Supplied records:
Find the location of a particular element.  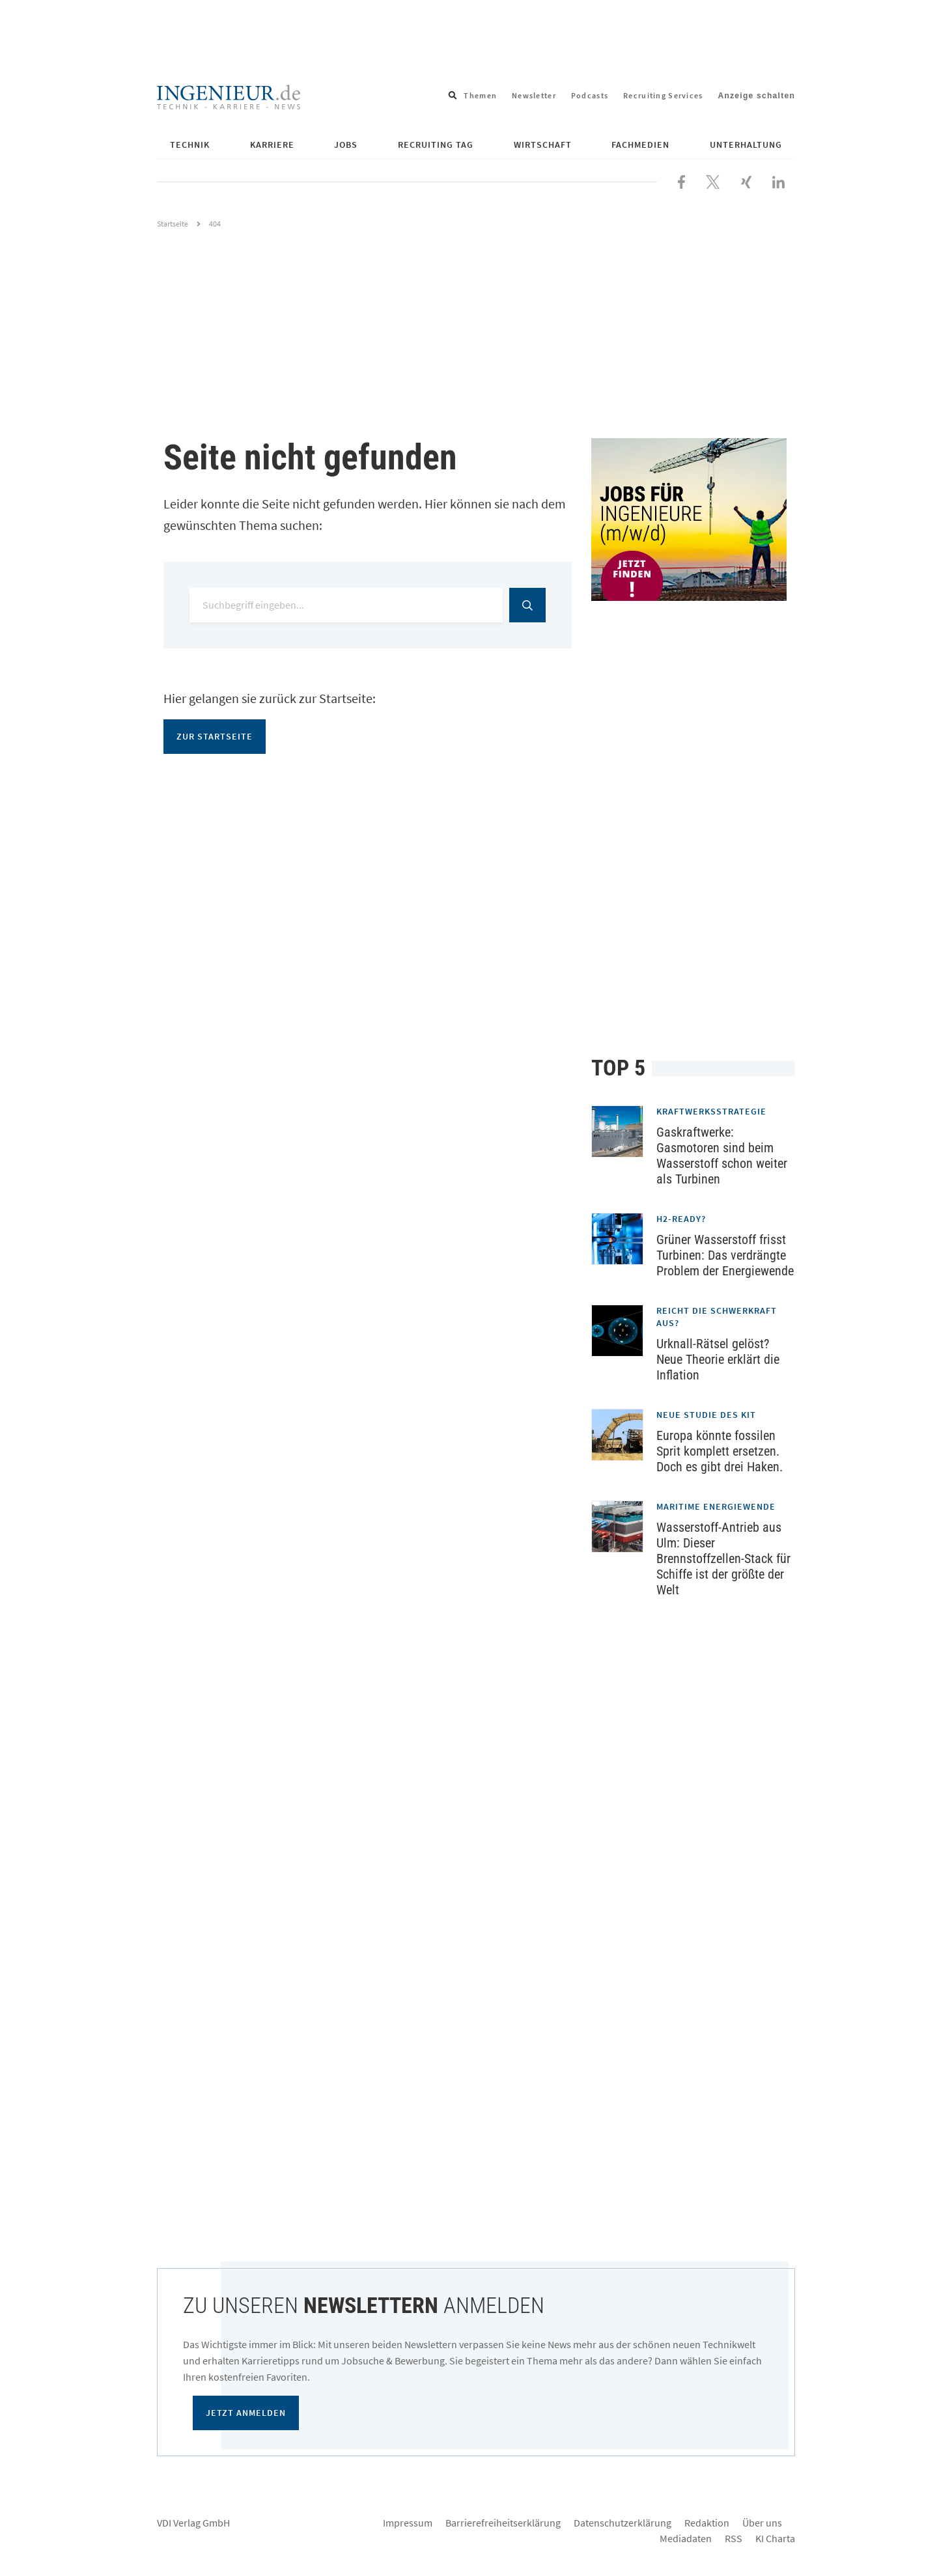

[Besuchen Sie uns bei Facebook] is located at coordinates (681, 180).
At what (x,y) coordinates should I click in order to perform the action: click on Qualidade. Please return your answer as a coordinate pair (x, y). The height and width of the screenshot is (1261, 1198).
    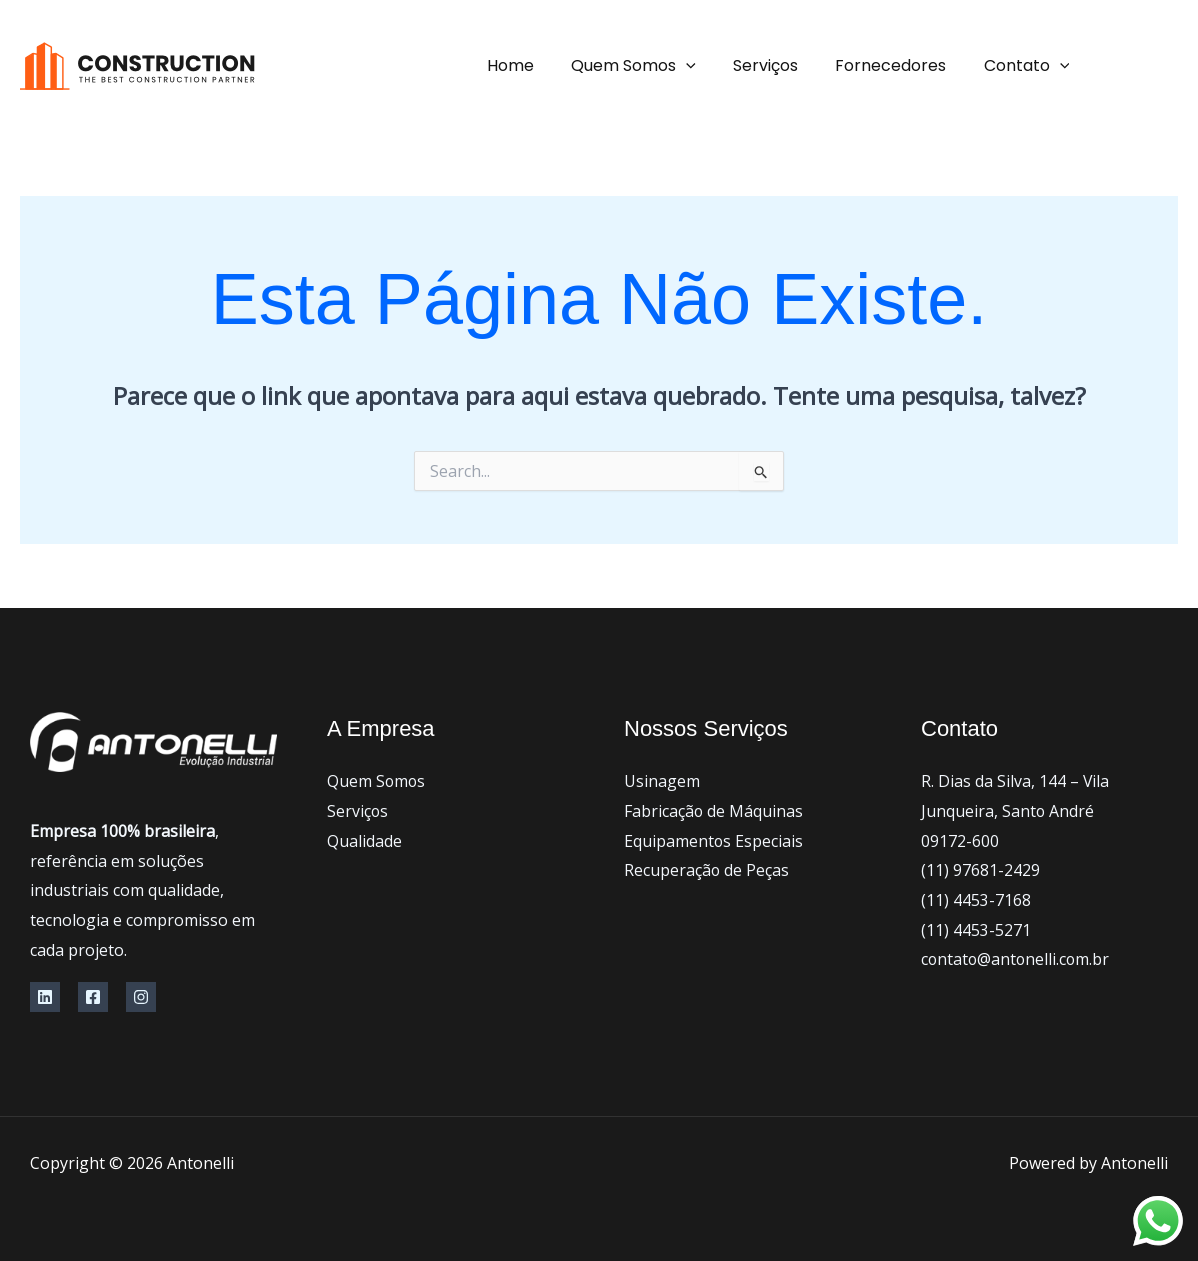
    Looking at the image, I should click on (364, 841).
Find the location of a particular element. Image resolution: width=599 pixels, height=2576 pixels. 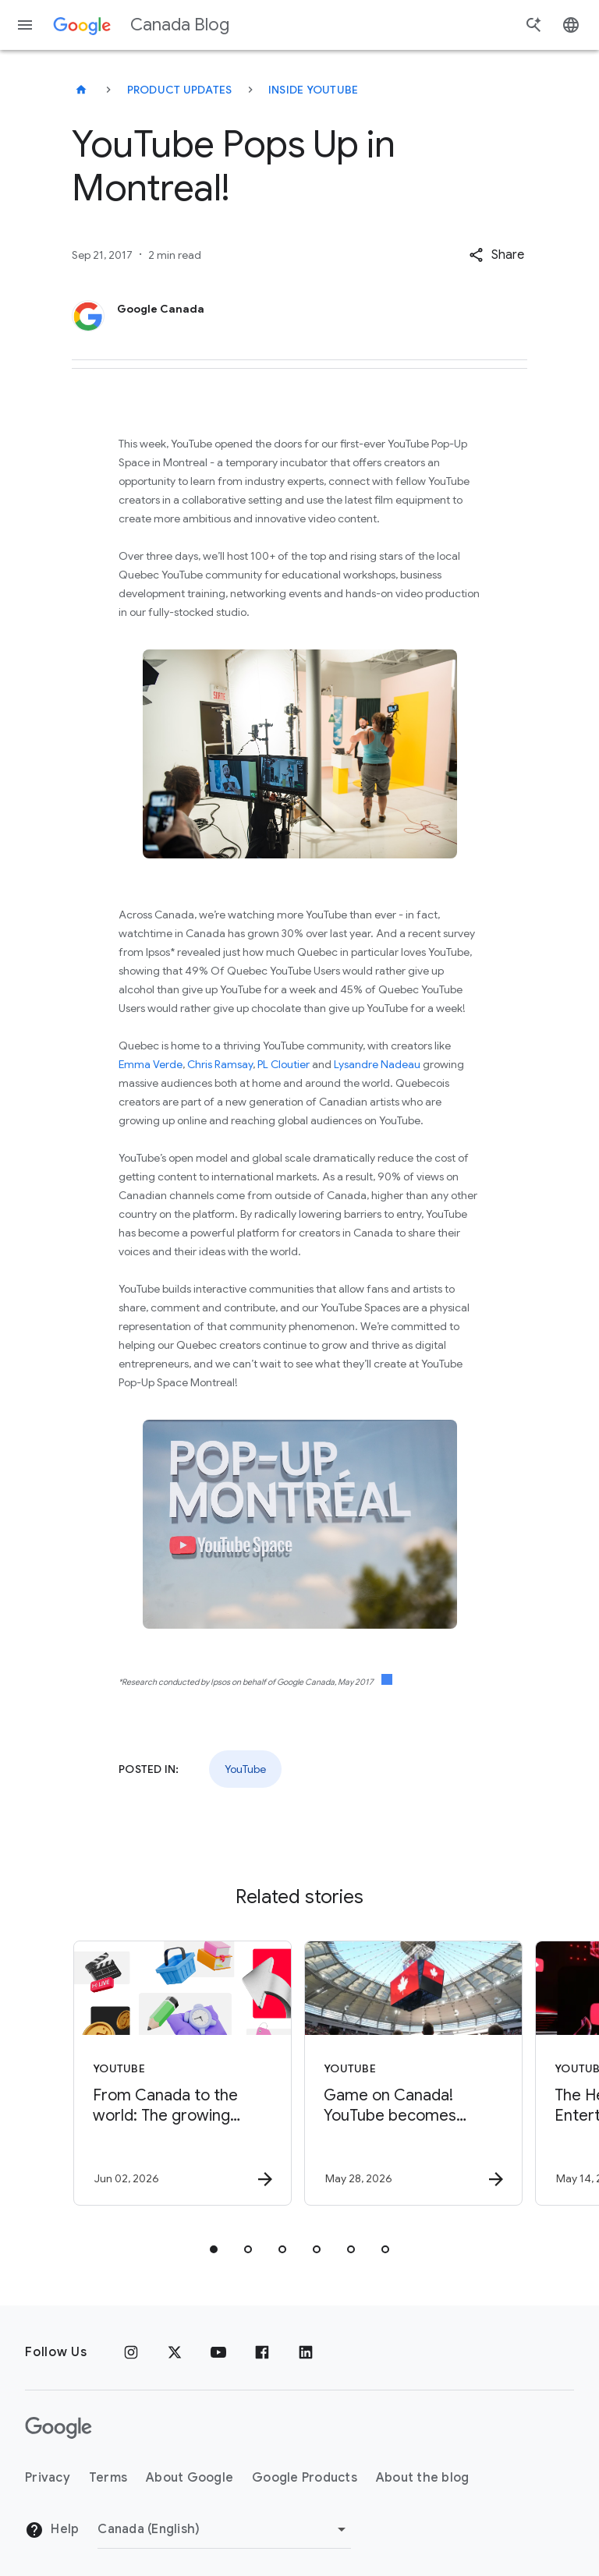

[Facebook] is located at coordinates (262, 2352).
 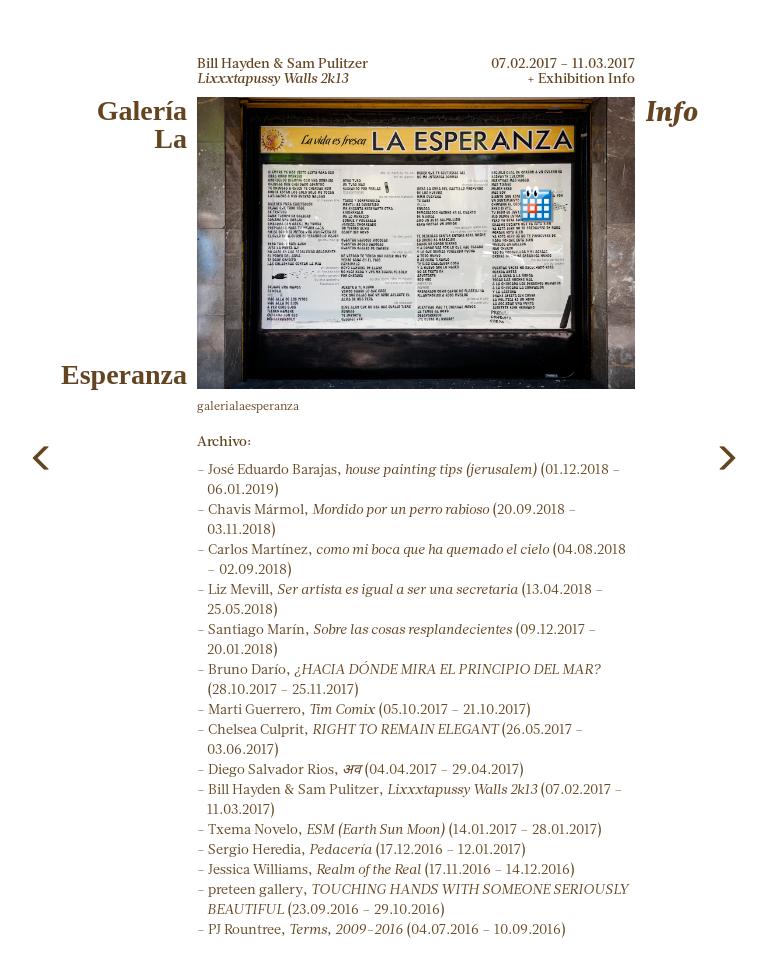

Problem description: Your task is to repeat the records exactly. Images do not belong in the copy.

Problem solution:
Find the location of a particular element.  

[Besuchen Sie uns bei Facebook] is located at coordinates (681, 180).
At what (x,y) coordinates should I click in order to perform the action: click on Qualidade. Please return your answer as a coordinate pair (x, y). The height and width of the screenshot is (1261, 1198).
    Looking at the image, I should click on (364, 841).
Find the location of a particular element. Image resolution: width=599 pixels, height=2576 pixels. 

[Facebook] is located at coordinates (262, 2352).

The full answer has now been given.